What to do: Up to and including the line with "Михайлович, Симонов Алексей", write out the listing from its first line, minus the pictures.

Start of Block

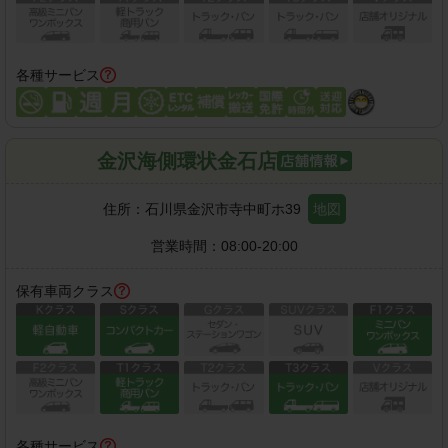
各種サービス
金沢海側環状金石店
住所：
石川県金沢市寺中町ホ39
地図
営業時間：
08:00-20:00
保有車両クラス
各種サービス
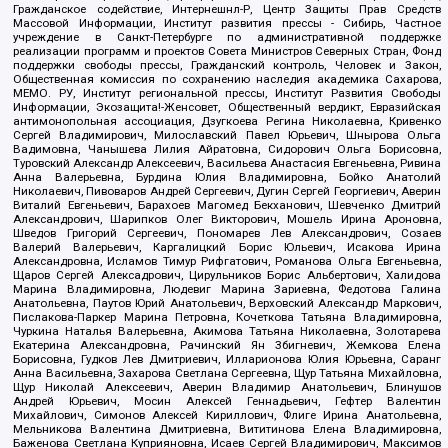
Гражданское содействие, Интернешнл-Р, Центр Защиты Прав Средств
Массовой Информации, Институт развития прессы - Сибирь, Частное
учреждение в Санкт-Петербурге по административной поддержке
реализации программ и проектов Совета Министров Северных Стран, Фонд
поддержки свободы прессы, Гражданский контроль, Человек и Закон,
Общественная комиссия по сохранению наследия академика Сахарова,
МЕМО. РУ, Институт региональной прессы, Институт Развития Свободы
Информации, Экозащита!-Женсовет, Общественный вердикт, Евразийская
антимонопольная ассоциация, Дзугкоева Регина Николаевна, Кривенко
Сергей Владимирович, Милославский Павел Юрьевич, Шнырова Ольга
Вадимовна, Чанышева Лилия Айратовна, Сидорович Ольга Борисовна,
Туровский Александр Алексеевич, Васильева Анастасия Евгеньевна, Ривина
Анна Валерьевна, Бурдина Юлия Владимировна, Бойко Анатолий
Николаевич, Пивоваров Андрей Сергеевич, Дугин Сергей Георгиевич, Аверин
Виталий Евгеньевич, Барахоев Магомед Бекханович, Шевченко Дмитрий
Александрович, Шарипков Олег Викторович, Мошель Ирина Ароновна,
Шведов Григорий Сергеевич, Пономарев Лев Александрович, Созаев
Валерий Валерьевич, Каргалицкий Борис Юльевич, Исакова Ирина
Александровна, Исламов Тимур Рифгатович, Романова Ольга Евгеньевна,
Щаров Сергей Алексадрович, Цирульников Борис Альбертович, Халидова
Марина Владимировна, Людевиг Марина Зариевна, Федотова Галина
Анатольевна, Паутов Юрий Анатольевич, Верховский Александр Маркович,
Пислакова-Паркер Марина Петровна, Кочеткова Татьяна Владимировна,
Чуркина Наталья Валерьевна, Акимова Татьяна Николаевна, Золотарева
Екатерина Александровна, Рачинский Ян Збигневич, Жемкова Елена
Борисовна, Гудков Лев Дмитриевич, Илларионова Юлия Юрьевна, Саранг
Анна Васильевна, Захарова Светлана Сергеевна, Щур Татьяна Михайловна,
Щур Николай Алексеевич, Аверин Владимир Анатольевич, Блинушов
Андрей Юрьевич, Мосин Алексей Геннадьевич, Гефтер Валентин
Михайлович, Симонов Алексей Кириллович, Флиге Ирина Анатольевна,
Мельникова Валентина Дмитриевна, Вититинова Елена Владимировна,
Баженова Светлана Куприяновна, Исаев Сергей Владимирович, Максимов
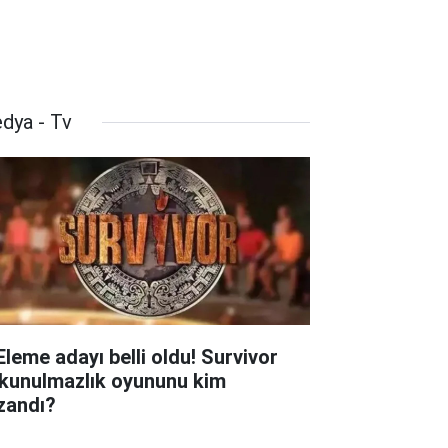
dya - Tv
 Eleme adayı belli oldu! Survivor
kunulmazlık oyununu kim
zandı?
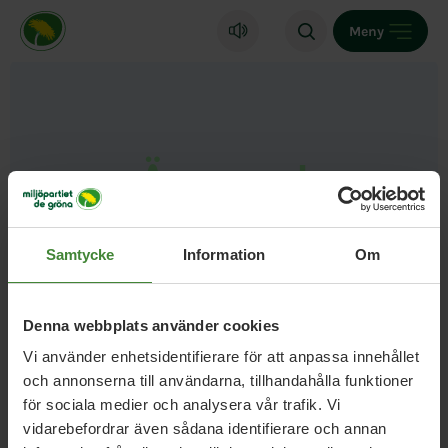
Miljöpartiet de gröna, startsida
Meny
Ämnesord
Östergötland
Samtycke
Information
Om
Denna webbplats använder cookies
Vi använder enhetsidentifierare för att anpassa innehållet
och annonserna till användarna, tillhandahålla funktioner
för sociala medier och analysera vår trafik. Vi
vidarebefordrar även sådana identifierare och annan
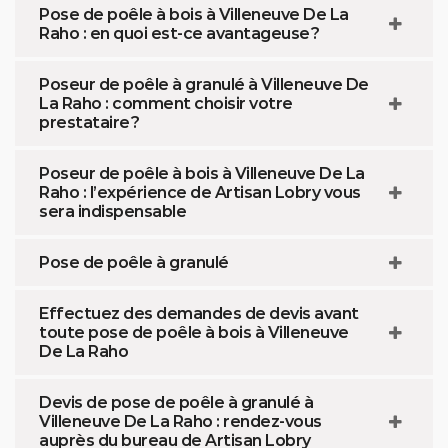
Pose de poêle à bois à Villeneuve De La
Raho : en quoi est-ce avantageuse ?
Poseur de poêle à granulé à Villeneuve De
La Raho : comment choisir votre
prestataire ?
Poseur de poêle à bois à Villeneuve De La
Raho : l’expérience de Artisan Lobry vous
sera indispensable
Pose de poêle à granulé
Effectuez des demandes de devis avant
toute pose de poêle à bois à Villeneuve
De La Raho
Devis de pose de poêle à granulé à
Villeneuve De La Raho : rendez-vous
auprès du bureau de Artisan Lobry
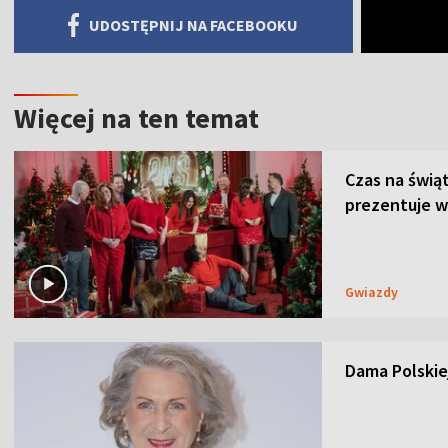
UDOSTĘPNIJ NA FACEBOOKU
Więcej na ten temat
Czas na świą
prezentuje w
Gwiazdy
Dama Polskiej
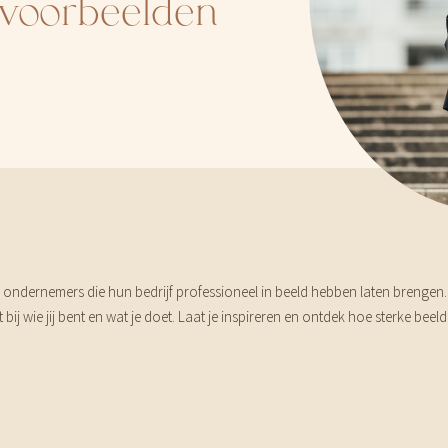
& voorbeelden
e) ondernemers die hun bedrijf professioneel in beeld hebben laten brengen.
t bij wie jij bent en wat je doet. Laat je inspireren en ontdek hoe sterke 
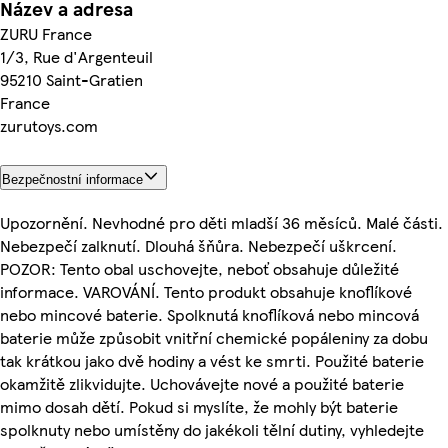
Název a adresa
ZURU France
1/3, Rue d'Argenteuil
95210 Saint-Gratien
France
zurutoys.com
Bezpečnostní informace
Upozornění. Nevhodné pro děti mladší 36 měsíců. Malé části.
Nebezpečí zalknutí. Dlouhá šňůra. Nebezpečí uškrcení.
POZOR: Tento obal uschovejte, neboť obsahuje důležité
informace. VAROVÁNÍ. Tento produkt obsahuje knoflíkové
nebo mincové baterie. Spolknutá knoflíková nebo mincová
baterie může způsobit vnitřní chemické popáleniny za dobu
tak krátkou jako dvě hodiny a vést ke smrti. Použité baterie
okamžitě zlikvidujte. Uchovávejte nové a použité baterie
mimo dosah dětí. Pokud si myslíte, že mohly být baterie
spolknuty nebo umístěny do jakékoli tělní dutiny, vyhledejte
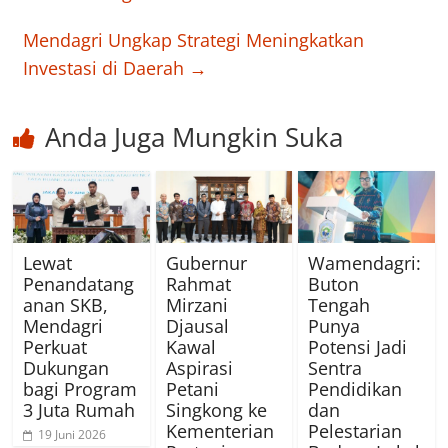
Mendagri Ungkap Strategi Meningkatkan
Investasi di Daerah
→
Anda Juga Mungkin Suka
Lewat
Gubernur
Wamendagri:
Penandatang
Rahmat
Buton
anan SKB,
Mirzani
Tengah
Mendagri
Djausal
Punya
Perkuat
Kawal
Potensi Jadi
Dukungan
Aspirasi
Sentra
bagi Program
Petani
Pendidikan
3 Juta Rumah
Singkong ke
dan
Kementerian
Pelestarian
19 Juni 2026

End of Block

Answer to this exercise:
各種サービス
金沢海側環状金石店
住所：
石川県金沢市寺中町ホ39
地図
営業時間：
08:00-20:00
保有車両クラス
各種サービス
Гражданское содействие, Интернешнл-Р, Центр Защиты Прав Средств
Массовой Информации, Институт развития прессы - Сибирь, Частное
учреждение в Санкт-Петербурге по административной поддержке
реализации программ и проектов Совета Министров Северных Стран, Фонд
поддержки свободы прессы, Гражданский контроль, Человек и Закон,
Общественная комиссия по сохранению наследия академика Сахарова,
МЕМО. РУ, Институт региональной прессы, Институт Развития Свободы
Информации, Экозащита!-Женсовет, Общественный вердикт, Евразийская
антимонопольная ассоциация, Дзугкоева Регина Николаевна, Кривенко
Сергей Владимирович, Милославский Павел Юрьевич, Шнырова Ольга
Вадимовна, Чанышева Лилия Айратовна, Сидорович Ольга Борисовна,
Туровский Александр Алексеевич, Васильева Анастасия Евгеньевна, Ривина
Анна Валерьевна, Бурдина Юлия Владимировна, Бойко Анатолий
Николаевич, Пивоваров Андрей Сергеевич, Дугин Сергей Георгиевич, Аверин
Виталий Евгеньевич, Барахоев Магомед Бекханович, Шевченко Дмитрий
Александрович, Шарипков Олег Викторович, Мошель Ирина Ароновна,
Шведов Григорий Сергеевич, Пономарев Лев Александрович, Созаев
Валерий Валерьевич, Каргалицкий Борис Юльевич, Исакова Ирина
Александровна, Исламов Тимур Рифгатович, Романова Ольга Евгеньевна,
Щаров Сергей Алексадрович, Цирульников Борис Альбертович, Халидова
Марина Владимировна, Людевиг Марина Зариевна, Федотова Галина
Анатольевна, Паутов Юрий Анатольевич, Верховский Александр Маркович,
Пислакова-Паркер Марина Петровна, Кочеткова Татьяна Владимировна,
Чуркина Наталья Валерьевна, Акимова Татьяна Николаевна, Золотарева
Екатерина Александровна, Рачинский Ян Збигневич, Жемкова Елена
Борисовна, Гудков Лев Дмитриевич, Илларионова Юлия Юрьевна, Саранг
Анна Васильевна, Захарова Светлана Сергеевна, Щур Татьяна Михайловна,
Щур Николай Алексеевич, Аверин Владимир Анатольевич, Блинушов
Андрей Юрьевич, Мосин Алексей Геннадьевич, Гефтер Валентин
Михайлович, Симонов Алексей Кириллович, Флиге Ирина Анатольевна,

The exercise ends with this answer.